Below are records; how many of their lines contain "riesgos"? Answer with only the number.

*Saved entries:*

════════════════

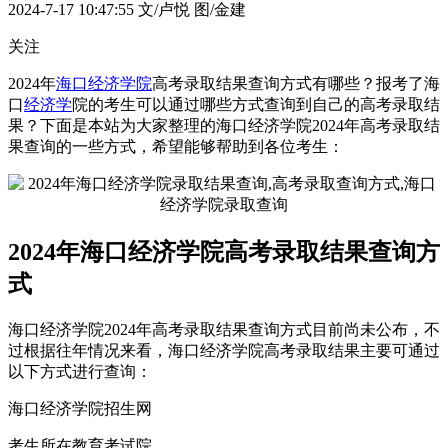
2024-7-17 10:47:55
文/卢悦 图/金建
关注
2024年
海口经济学院
高考录取结果查询方式有哪些？报考了海
口
经济学
院的考生可以通过哪些方式查询到自己的高考录取结
果？下面是本站为大家整理的海口经济学院2024年高考录取结
果查询的一些方式，希望能够帮助到各位考生：
2024年海口经济学院高考录取结果查询方
式
海口经济学院2024年高考录取结果查询方式目前尚未公布，不
过根据往年情况来看，海口经济学院高考录取结果主要可通过
以下方式进行查询：
海口经济学院招生网
考生所在教育考试院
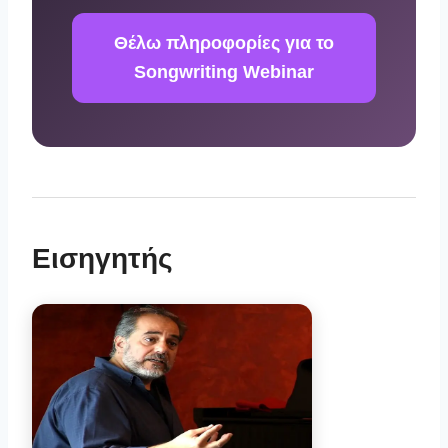
Θέλω πληροφορίες για το
Songwriting Webinar
Εισηγητής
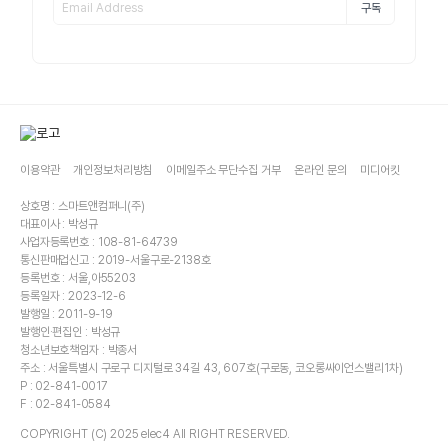
구독
이용약관
개인정보처리방침
이메일주소 무단수집 거부
온라인 문의
미디어킷
상호명 : 스마트앤컴퍼니(주)
대표이사 : 박성규
사업자등록번호 : 108-81-64739
통신판매업신고 : 2019-서울구로-2138호
등록번호 : 서울,아55203
등록일자 : 2023-12-6
발행일 : 2011-9-19
발행인·편집인 : 박성규
청소년보호책임자 : 박종서
주소 : 서울특별시 구로구 디지털로 34길 43, 607호(구로동, 코오롱싸이언스밸리1차)
P : 02-841-0017
F : 02-841-0584
COPYRIGHT (C) 2025 elec4 All RIGHT RESERVED.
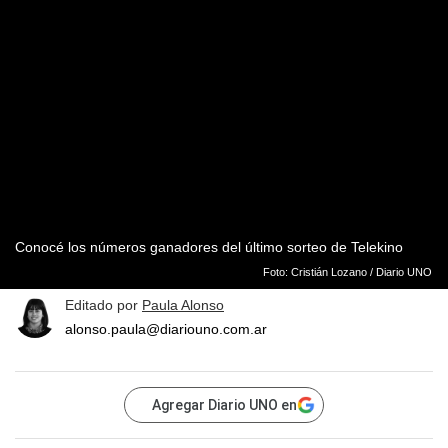
Conocé los números ganadores del último sorteo de Telekino
Foto: Cristián Lozano / Diario UNO
Editado por
Paula Alonso
alonso.paula@diariouno.com.ar
Agregar Diario UNO en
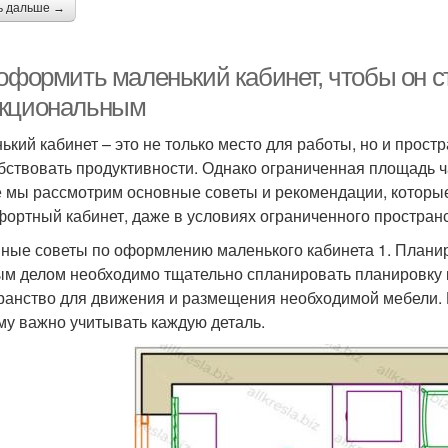
ь дальше →
 оформить маленький кабинет, чтобы он 
кциональным
ький кабинет – это не только место для работы, но и прост
бствовать продуктивности. Однако ограниченная площадь ча
е мы рассмотрим основные советы и рекомендации, которы
фортный кабинет, даже в условиях ограниченного пространс
ные советы по оформлению маленького кабинета 1. Плани
м делом необходимо тщательно спланировать планировку к
ранство для движения и размещения необходимой мебели.
му важно учитывать каждую деталь.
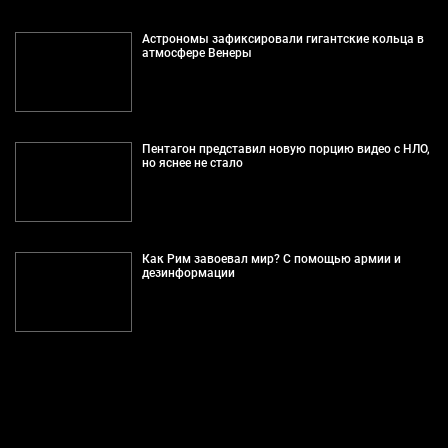
Астрономы зафиксировали гигантские кольца в
атмосфере Венеры
Пентагон представил новую порцию видео с НЛО,
но яснее не стало
Как Рим завоевал мир? С помощью армии и
дезинформации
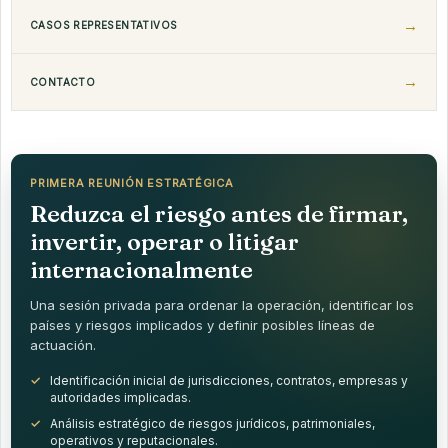
CASOS REPRESENTATIVOS
CONTACTO
PRIMERA REUNIÓN ESTRATÉGICA
Reduzca el riesgo antes de firmar,
invertir, operar o litigar
internacionalmente
Una sesión privada para ordenar la operación, identificar los
países y riesgos implicados y definir posibles líneas de
actuación.
Identificación inicial de jurisdicciones, contratos, empresas y
autoridades implicadas.
Análisis estratégico de riesgos jurídicos, patrimoniales,
operativos y reputacionales.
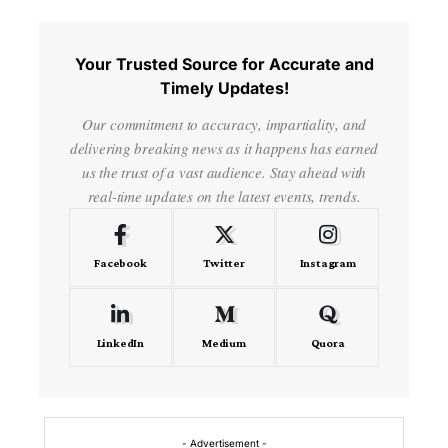
Your Trusted Source for Accurate and
Timely Updates!
Our commitment to accuracy, impartiality, and
delivering breaking news as it happens has earned
us the trust of a vast audience. Stay ahead with
real-time updates on the latest events, trends.
Facebook
Twitter
Instagram
LinkedIn
Medium
Quora
- Advertisement -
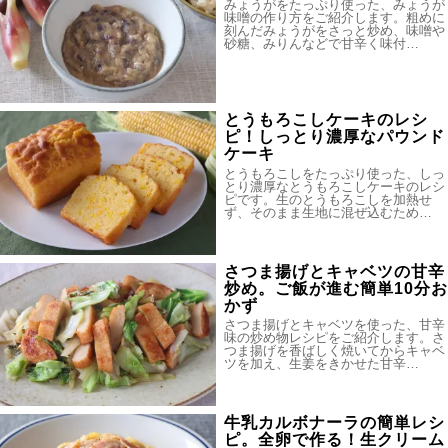
みょうがをたっぷり使った、みょうが
味噌の作り方をご紹介します。粗めに
刻んだみょうがをさっと炒め、味噌や
砂糖、みりんなどで甘辛く味付…
とうもろこしケーキのレシ
ピ！しっとり濃厚なパウンド
ケーキ
とうもろこしをたっぷり使った、しっ
とり濃厚なとうもろこしケーキのレシ
ピです。生のとうもろこしを加熱せ
ず、そのまま生地に混ぜ込むため…
さつま揚げとキャベツの甘辛
炒め。ご飯が進む簡単10分お
かず
さつま揚げとキャベツを使った、甘辛
味の炒め物レシピをご紹介します。さ
つま揚げを香ばしく焼いてからキャベ
ツを加え、生姜をきかせた甘辛…
牛乳カルボナーラの簡単レシ
ピ。全卵で作る！生クリーム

════════════════

*Reply to the exercise:* 2